April 20, 2017
Interview with Tom Vanderbilt, author of the book Traffic
Everyone has their own theories on driving, like what’s the optimum highway speed. Well there are actually people who study this and the fact is…
As a system the highway works best at sixty miles per hour – it handles the most cars per hour as a system. For the individual, the individual would probably prefer to go seventy-five miles per hour but if the whole highway were going seventy-five it would actually be handling less traffic.
Tom Vanderbilt, author of the book Traffic, says it’s because people drive differently at higher speeds and they have to allow more room between cars. Now you know on a highway where one lane is closed for construction so everyone has to merge to the other lane, usually there’s a sign a mile or two back telling people to start to merge.
If the system were just set up in a way that advised people to use both lanes all the way to the merge point, you would not only eliminate all this sort of tension (that has been documented that this happens at these merges) it’s one of the most stressful experiences in driving – it’s been found in surveys.
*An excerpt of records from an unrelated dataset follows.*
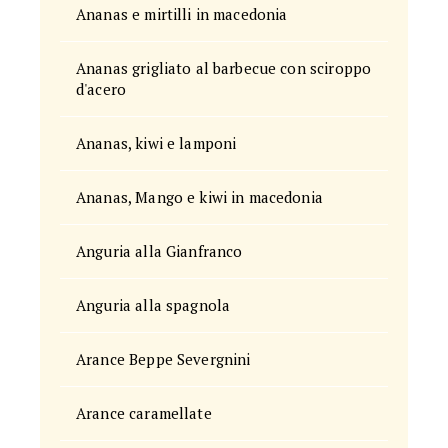
Ananas e mirtilli in macedonia
Ananas grigliato al barbecue con sciroppo
d'acero
Ananas, kiwi e lamponi
Ananas, Mango e kiwi in macedonia
Anguria alla Gianfranco
Anguria alla spagnola
Arance Beppe Severgnini
Arance caramellate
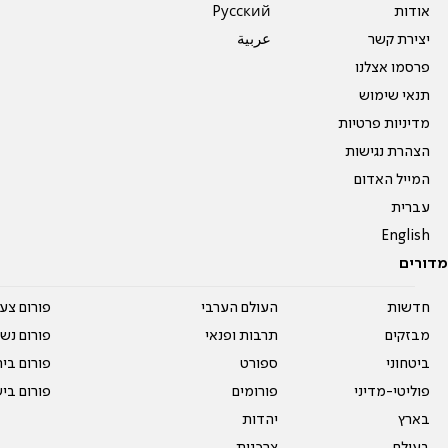
אודות
Pусский
יצירת קשר
عربية
פרסמו אצלנו
תנאי שימוש
מדיניות פרטיות
הצהרת נגישות
המייל האדום
עברית
English
מדורים
חדשות
העולם הערבי
פורום צע
מבזקים
תרבות ופנאי
פורום נשו
ביטחוני
ספורט
פורום בי
פוליטי-מדיני
פורומים
פורום בי
בארץ
יהדות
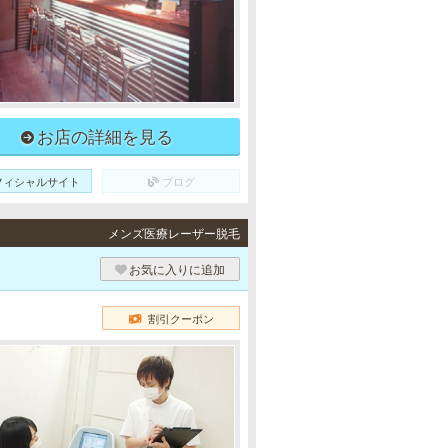
お店の詳細を見る
フィシャルサイト
ブログ
メンズ医療レーザー脱毛
お気に入りに追加
割引クーポン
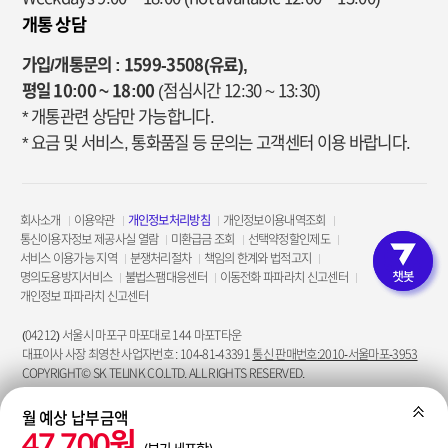
개통 상담
가입/개통문의 : 1599-3508(유료),
평일 10:00 ~ 18:00
(점심시간 12:30 ~ 13:30)
* 개통관련 상담만 가능합니다.
* 요금 및 서비스, 통화품질 등 문의는 고객센터 이용 바랍니다.
회사소개
이용약관
개인정보처리방침
개인정보이용내역조회
통신이용자정보 제공사실 열람
미환급금 조회
선택약정할인제도
서비스 이용가능 지역
분쟁처리절차
책임의 한계와 법적고지
고객인증 
명의도용방지서비스
불법스팸대응센터
이동전화 파파라치 신고센터
개인정보 파파라치 신고센터
(04212) 서울시 마포구 마포대로 144 마포T타운
대표이사 사장 최영찬 사업자번호 : 104-81-43391
통신 판매번호:2010-서울마포-3953
COPYRIGHT© SK TELINK CO.LTD. ALL RIGHTS RESERVED.
월 예상 납부금액
펼치
47,700원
The system would actually perform fifteen percent better; you’d move more cars through the bottleneck.
It seems there are two types of parkers in a parking lot: those people who just take the first spot and those people who cruise around looking for the ideal spot.
The people that look for that ideal spot actually spend a longer time getting into the actual store entrances – and this has been documented by people – essentially clipboards and stopwatches in parking lots.